I glanced at the major as I said that, and was half sorry I had made the poor jest. And I saw him smile, in one corner of his mouth, as I said I had been "wounded." It was the corner furthest from me, but I saw it. And it was a dry smile, a withered smile. I could guess his thought.
"Wounded!" he must have said to himself, scornfully. And he must have remembered the real wounds the Canadians had received on that hillside. Aye, I could guess his thought. And I shared it, although I did not tell him so. But I think he understood.
He was still sitting there, puffing away at his old pipe, as quiet and calm and imperturbable as ever, when Captain Godfrey gathered us together to go on. He gazed out over the valley.

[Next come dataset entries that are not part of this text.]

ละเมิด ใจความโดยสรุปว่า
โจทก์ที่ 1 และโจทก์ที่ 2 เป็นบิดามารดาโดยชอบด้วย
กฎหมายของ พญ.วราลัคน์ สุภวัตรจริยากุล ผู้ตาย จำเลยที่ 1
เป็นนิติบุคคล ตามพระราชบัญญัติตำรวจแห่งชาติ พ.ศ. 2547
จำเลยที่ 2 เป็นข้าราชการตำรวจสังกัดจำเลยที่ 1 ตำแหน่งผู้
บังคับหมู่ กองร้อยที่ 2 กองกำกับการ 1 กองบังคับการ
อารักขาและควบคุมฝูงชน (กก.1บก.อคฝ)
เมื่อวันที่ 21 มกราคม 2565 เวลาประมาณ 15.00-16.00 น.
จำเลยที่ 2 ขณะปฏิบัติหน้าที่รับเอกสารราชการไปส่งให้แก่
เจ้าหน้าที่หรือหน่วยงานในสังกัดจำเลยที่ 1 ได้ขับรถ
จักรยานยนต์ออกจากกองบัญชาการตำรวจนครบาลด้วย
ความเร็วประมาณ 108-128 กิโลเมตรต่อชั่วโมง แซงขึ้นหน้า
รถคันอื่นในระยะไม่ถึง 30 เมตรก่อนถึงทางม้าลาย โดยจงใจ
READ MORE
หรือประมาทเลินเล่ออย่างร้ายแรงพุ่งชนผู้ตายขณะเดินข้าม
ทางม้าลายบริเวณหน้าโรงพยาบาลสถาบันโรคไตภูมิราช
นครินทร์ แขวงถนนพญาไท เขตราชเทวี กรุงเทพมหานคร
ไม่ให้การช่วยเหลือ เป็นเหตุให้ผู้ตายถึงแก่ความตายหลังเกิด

He was a man to be remembered for a long time, that major. I can see him now, in my mind's eye, sitting there, brooding, staring out toward Lens and the German lines. And I think that if I were choosing a figure for some great sculptor to immortalize, to typify and represent the superb, the majestic imperturbability of the British Empire in time of stress and storm, his would be the one. I could think of no finer figure than his for such a statue. You would see him, if the sculptor followed my thought, sitting in front of his shell-hole on Vimy Ridge, calm, dispassionate, devoted to his duty and the day's work, quietly giving the directions that guided the British guns in their work of blasting the Hun out of the refuge he had chosen when the Canadians had driven him from the spot where the major sat.
It was easier going down Vimy Ridge than it had been coming up, but it was hard going still. We had to skirt great, gaping holes torn by monstrous shells—shells that had torn the very guts out of the little hill.
"We're going to visit another battery," said Captain Godfrey. "I'll tell you I think it's the best hidden battery on the whole British front! And that's saying a good deal, for we've learned a thing or two about hiding our whereabouts from Fritz. He's a curious one, Fritz is, but we try not to gratify his curiosity any more than we must."